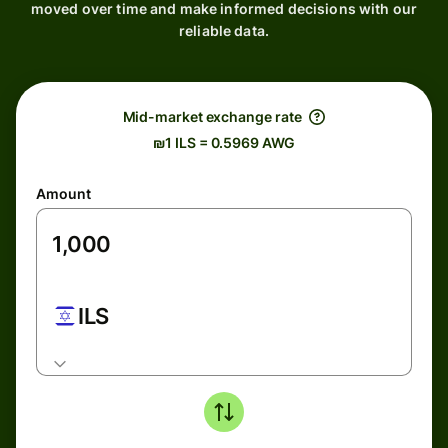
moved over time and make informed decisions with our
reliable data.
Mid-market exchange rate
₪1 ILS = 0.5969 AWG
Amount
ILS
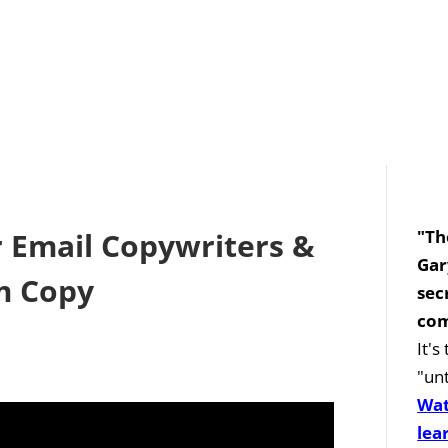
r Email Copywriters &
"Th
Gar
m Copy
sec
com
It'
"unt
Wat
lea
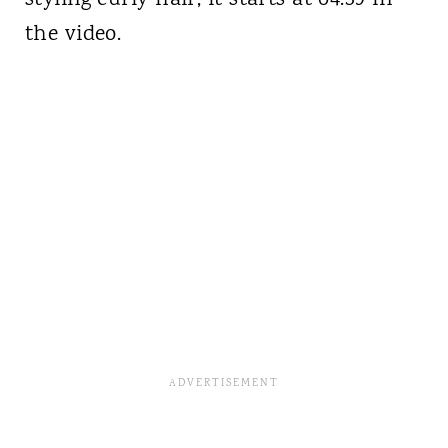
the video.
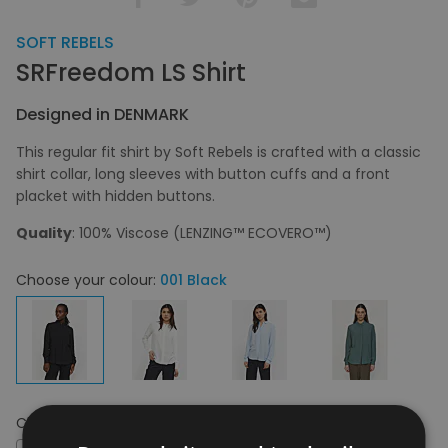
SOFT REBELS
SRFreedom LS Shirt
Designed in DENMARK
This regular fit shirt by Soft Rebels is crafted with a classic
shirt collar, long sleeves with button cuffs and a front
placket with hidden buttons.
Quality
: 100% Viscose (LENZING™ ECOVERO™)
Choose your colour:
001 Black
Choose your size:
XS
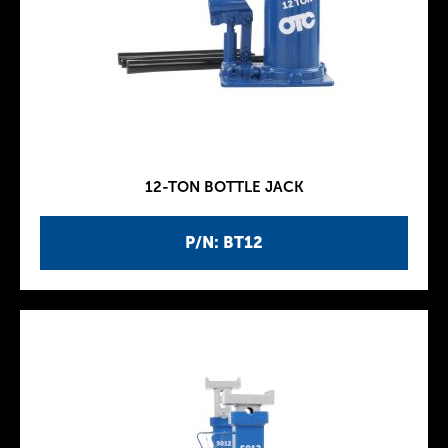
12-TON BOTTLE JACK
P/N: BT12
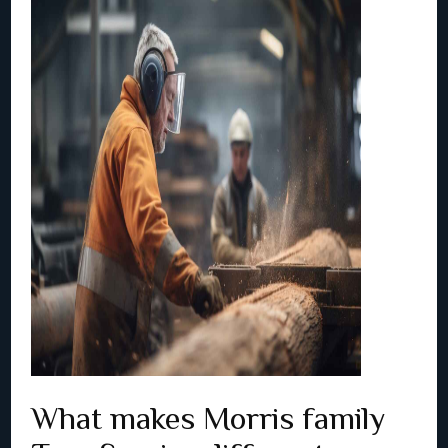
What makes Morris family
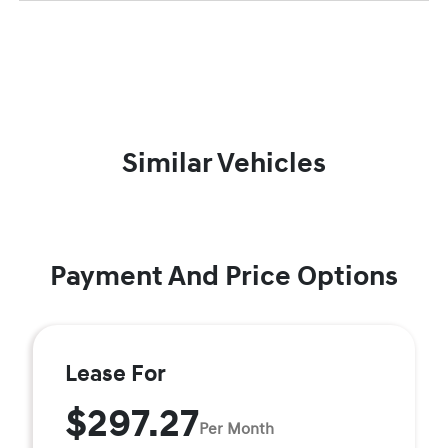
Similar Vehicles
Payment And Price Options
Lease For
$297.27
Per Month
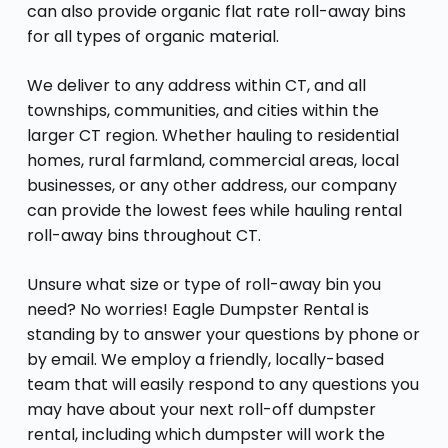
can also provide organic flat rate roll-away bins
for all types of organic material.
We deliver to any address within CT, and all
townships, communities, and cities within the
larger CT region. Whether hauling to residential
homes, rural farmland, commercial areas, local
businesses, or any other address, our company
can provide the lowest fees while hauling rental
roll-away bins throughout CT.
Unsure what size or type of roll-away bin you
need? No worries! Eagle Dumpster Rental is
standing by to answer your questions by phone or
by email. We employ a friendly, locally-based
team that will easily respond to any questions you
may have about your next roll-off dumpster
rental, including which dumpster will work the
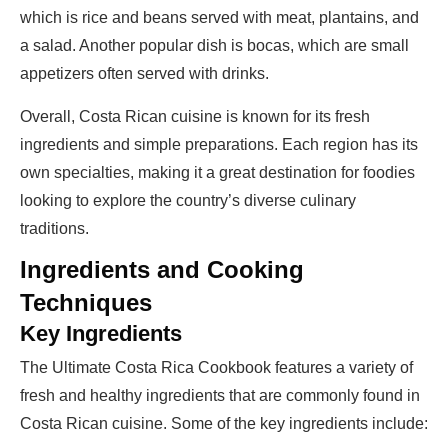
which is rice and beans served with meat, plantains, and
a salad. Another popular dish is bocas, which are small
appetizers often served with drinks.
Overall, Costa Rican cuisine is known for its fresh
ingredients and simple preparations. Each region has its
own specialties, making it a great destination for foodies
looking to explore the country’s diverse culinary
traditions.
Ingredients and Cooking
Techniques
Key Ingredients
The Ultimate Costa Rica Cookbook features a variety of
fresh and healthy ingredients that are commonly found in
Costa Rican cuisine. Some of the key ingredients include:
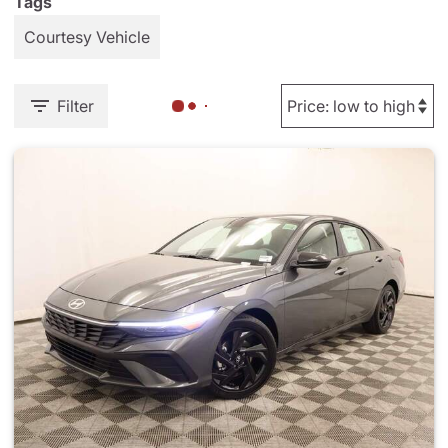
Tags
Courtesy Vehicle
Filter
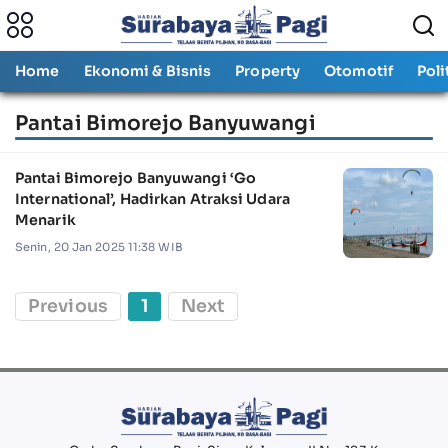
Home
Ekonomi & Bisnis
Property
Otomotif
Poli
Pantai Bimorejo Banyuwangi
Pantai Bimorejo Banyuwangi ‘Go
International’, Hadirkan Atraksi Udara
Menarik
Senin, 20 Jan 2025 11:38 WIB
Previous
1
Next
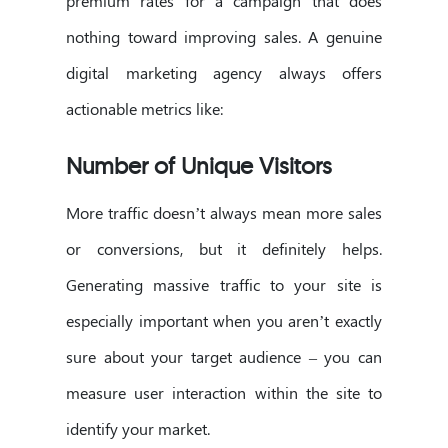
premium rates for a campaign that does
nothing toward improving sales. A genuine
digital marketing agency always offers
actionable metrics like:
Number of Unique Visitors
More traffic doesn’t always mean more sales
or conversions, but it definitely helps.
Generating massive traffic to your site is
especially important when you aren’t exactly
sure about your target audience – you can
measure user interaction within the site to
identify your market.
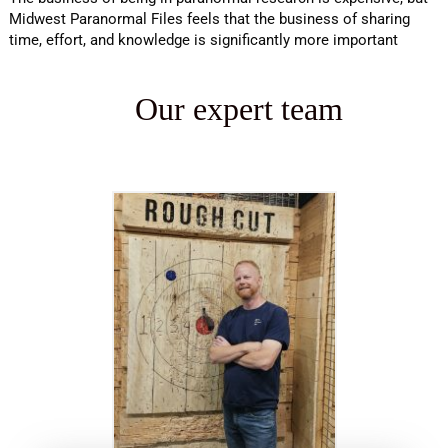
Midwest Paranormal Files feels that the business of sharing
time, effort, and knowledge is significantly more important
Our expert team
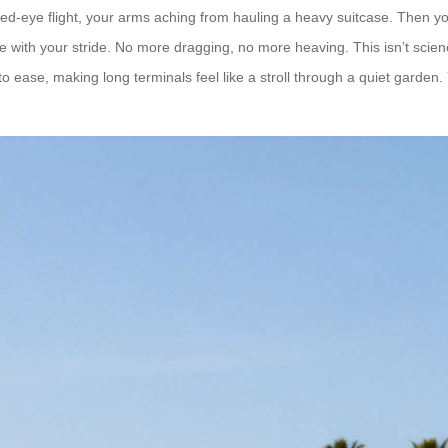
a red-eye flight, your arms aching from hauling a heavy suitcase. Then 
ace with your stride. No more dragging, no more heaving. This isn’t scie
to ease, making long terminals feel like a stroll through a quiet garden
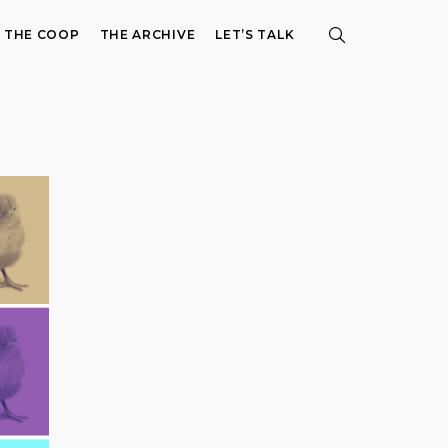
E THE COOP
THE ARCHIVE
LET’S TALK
+ + + +
**Problem to work on**
Repeat, line for line and exactly, the material from its first line through the line that contains "Unsure what size or type of roll-away bin you", both ends included; no pictures belong in the copy.

**Answer section**
moved over time and make informed decisions with our
reliable data.
Mid-market exchange rate
₪1 ILS = 0.5969 AWG
Amount
ILS
r Email Copywriters &
"Th
Gar
m Copy
sec
com
It'
"unt
Wat
lea
the video.
SOFT REBELS
SRFreedom LS Shirt
Designed in DENMARK
This regular fit shirt by Soft Rebels is crafted with a classic
shirt collar, long sleeves with button cuffs and a front
placket with hidden buttons.
Quality
: 100% Viscose (LENZING™ ECOVERO™)
Choose your colour:
001 Black
Choose your size:
XS
12-TON BOTTLE JACK
P/N: BT12
What makes Morris family
Similar Vehicles
Payment And Price Options
Lease For
$297.27
Per Month
can also provide organic flat rate roll-away bins
for all types of organic material.
We deliver to any address within CT, and all
townships, communities, and cities within the
larger CT region. Whether hauling to residential
homes, rural farmland, commercial areas, local
businesses, or any other address, our company
can provide the lowest fees while hauling rental
roll-away bins throughout CT.
Unsure what size or type of roll-away bin you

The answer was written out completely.